Joe Heck – November 22, 2009 #

Nice writeup! I’ve been won­der­ing about nose & django together, but hadn’t yet found the django-​nose piece.

Did you have to do much work on the system host­ing Hudson to enable vir­tualenv? Would love to see/hear what you spe­cific build steps look like for this setup.

Chris – November 23, 2009 #

Joe,

Didn’t have to do much to get it to use the virtualenv.

I’m run­ning the tests via a shell job, so all I had to do was create the vir­tualenv and source it.

This gist http://​gist.​github.​com/​2​40296 is pretty much our build com­mand. Then we have one other build com­mand for pylint using what you had in your tutorial.

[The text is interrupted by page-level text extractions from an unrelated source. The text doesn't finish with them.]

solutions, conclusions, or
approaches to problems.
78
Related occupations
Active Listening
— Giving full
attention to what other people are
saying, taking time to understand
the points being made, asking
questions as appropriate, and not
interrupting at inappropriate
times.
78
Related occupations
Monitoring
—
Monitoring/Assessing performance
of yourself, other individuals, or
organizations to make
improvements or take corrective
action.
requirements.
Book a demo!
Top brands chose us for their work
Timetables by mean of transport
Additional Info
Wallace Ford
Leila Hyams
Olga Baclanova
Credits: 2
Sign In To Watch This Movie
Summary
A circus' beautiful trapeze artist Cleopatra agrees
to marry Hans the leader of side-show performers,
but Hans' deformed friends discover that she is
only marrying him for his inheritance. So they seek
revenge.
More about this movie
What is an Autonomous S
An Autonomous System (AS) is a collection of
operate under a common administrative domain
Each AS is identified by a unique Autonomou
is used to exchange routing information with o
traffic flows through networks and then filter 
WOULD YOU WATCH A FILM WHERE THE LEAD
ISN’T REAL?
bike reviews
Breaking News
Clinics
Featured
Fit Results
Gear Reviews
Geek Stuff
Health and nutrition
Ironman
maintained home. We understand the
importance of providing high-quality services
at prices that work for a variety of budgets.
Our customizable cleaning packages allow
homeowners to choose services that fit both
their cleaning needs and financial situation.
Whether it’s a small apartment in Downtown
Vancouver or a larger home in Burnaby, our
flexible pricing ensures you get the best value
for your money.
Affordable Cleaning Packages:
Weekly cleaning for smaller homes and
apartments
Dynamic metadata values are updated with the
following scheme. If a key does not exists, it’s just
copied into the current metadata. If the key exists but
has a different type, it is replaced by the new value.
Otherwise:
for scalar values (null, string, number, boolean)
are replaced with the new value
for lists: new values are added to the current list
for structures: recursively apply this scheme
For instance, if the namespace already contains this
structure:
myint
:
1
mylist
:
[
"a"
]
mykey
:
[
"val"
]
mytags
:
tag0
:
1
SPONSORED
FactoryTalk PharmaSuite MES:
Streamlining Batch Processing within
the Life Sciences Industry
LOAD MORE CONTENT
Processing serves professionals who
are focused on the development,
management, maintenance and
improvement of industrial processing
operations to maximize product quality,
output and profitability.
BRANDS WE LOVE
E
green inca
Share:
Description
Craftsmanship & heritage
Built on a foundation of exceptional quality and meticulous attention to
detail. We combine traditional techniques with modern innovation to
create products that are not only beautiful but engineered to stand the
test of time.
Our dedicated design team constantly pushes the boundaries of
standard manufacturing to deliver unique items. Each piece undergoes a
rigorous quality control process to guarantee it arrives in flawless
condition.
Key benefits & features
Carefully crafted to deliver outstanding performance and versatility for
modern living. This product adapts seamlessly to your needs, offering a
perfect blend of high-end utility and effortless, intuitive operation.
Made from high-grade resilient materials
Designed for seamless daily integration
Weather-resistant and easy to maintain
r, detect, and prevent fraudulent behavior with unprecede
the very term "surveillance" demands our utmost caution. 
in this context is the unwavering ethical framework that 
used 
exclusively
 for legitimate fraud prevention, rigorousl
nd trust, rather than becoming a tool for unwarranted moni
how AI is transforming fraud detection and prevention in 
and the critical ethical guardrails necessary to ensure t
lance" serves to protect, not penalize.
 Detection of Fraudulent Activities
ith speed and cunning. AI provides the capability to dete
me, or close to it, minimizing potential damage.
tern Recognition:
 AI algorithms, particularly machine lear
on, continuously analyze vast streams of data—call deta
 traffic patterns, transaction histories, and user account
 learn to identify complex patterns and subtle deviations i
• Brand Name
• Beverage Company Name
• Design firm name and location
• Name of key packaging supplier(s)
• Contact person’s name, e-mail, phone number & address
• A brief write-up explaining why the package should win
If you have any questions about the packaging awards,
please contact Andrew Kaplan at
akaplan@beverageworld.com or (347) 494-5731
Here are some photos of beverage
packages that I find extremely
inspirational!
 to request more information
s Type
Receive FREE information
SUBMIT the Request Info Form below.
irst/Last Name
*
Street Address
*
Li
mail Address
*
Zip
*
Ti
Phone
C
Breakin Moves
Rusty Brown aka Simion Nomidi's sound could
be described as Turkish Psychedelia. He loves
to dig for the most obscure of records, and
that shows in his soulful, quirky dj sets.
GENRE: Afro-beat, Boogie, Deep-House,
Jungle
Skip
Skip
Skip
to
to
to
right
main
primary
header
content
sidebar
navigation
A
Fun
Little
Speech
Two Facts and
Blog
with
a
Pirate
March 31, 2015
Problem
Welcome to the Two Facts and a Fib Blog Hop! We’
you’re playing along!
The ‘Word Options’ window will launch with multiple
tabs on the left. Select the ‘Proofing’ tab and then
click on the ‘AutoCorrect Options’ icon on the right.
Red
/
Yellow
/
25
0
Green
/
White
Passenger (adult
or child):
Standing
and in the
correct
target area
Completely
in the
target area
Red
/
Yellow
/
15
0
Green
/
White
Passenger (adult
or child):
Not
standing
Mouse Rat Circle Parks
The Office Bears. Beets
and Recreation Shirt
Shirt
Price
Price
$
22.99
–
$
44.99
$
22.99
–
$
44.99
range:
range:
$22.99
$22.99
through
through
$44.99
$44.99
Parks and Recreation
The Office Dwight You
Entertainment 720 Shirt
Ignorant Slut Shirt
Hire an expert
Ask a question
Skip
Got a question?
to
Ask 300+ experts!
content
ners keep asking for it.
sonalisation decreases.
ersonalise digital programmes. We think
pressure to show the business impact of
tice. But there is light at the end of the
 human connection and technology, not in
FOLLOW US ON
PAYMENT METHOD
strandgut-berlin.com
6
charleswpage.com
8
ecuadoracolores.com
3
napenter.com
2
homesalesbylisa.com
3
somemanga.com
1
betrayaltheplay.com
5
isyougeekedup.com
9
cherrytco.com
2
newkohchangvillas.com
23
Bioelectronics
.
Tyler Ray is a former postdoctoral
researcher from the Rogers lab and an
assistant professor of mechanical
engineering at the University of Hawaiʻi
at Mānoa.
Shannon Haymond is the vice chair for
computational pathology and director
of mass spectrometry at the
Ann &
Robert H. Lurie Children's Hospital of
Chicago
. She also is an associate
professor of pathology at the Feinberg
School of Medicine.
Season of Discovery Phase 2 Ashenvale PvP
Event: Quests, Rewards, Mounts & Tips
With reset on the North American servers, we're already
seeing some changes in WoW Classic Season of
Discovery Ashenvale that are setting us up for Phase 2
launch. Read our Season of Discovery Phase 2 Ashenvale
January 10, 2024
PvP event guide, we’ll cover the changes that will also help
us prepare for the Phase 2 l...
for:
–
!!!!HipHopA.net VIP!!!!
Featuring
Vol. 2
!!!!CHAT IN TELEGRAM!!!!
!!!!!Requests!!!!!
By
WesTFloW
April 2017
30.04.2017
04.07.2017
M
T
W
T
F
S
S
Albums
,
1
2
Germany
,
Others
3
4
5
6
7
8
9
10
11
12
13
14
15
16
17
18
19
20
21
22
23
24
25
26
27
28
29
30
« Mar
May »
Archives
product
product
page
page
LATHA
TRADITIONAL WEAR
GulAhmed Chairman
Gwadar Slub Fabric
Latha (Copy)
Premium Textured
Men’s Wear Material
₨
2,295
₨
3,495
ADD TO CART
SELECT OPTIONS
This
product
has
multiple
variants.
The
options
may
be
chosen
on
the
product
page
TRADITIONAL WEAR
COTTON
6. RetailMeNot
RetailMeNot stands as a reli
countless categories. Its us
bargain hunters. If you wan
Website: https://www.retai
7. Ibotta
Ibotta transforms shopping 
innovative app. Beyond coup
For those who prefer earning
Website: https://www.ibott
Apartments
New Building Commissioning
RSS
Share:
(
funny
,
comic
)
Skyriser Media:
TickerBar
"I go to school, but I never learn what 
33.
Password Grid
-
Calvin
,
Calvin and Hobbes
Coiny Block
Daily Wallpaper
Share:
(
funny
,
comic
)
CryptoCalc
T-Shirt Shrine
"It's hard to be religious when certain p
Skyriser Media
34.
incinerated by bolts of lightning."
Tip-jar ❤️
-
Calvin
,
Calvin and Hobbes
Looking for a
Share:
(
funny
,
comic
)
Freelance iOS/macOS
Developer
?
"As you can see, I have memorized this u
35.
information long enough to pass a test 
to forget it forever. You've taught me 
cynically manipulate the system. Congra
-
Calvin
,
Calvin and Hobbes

Stavros – December 10, 2009 #

Hello, I love your guide (and the final result), but I don’t like having to install a fork of offi­cial pack­ages (it’s a bit hard to main­tain). Do you think your changes could ever see their way upstream?

Chris Heisel – December 10, 2009 #

Stavros,

Thanks! Two thoughts, you can give the folks at Nose a ping, I sent the main­tainer a pull request on Bit­Bucket, but haven’t heard back.

I’ll also look and see if I can make a plugin that’d do the same thing my patch is doing.

Chris

Chris – December 12, 2009 #

Stavros,

Give this plugin I whipped up a try, it should com­pli­ment nose’s built-​in cov­er­age plugin, adding the XML output: nose-​xcover

Stavros – December 30, 2009 #

I just tried your plugin, it is much better and I have gotten every­thing work­ing fine (after set­ting up your plugin nose couldn’t find it, but I copied the module man­u­ally in /site-​packages/). The cov­er­age and nosetests xml files are gen­er­ated fine, but for some reason Hudson reports my tests as failed, even though nosetests.xml has failures=”0″…

I’ll figure it out sooner or later, thanks for grant­ing my request!

Stavros – December 30, 2009 #

Hmm, tests pass but Hudson reports a failed build. Could this be because I’m just run­ning man​age.py test?

Stavros – December 30, 2009 #

Word to the wise, don’t use the pypi ver­sion of django-​nose, get the one from github.

jacob – February 13, 2010 #

Hi Chris, First, apolo­gies, I’m a python/django noob. When you say to “create a test set­tings module for your appli­ca­tion,” what exactly does this mean? If I merely parse the state­ment word-​by-​word, given my rudi­men­tary knowl­edge, I take it that I should create a file with a .py exten­sion (i.e. a module) in (one of (or all of?)) the appli­ca­tion direc­to­ries in my django project. Is that cor­rect? If so, does it matter what the module is named? Is some­thing some­where sup­posed to refer to it? Which of my django appli­ca­tions should con­tain it? Where exactly in the dir struc­ture of the appli­ca­tion should it go? Does this assume one Hudson project per django app?

Chris – February 22, 2010 #

Jacob,

The set­tings module is a reg­u­lar python file that can live any­where on your Python path. It’s doc­u­mented on the “Django Web site”:http://docs.djangoproject.com/en/1.1/topics/settings/

Often times folks will have a set­tings module in their project folder, or if you’re build­ing a reusable appli­ca­tion you might have a set­tings file for test­ing inside that application.

My Hudson con­fig­u­ra­tion doesn’t assume one appli­ca­tion per Hudson project. You could run a large test suite con­tain­ing many appli­ca­tions if you wanted.

Jacob – March 4, 2010 #

Thanks!

Tobias McNulty – March 11, 2010 #

As another resource, Colin, one of the guys I work with, just did a writeup of our Django/Hudson setup here at Caktus:

http://​www.​cak​tus​group.​com/​b​l​o​g​/​2​0​1​0​/​0​3​/​0​8​/​d​j​a​n​g​o​-​a​n​d​-​h​u​d​s​o​n​-​c​i​-​day-1/

It walks you through set­ting up a new Hudson instal­la­tion to test a Django project – hope some­one finds it useful!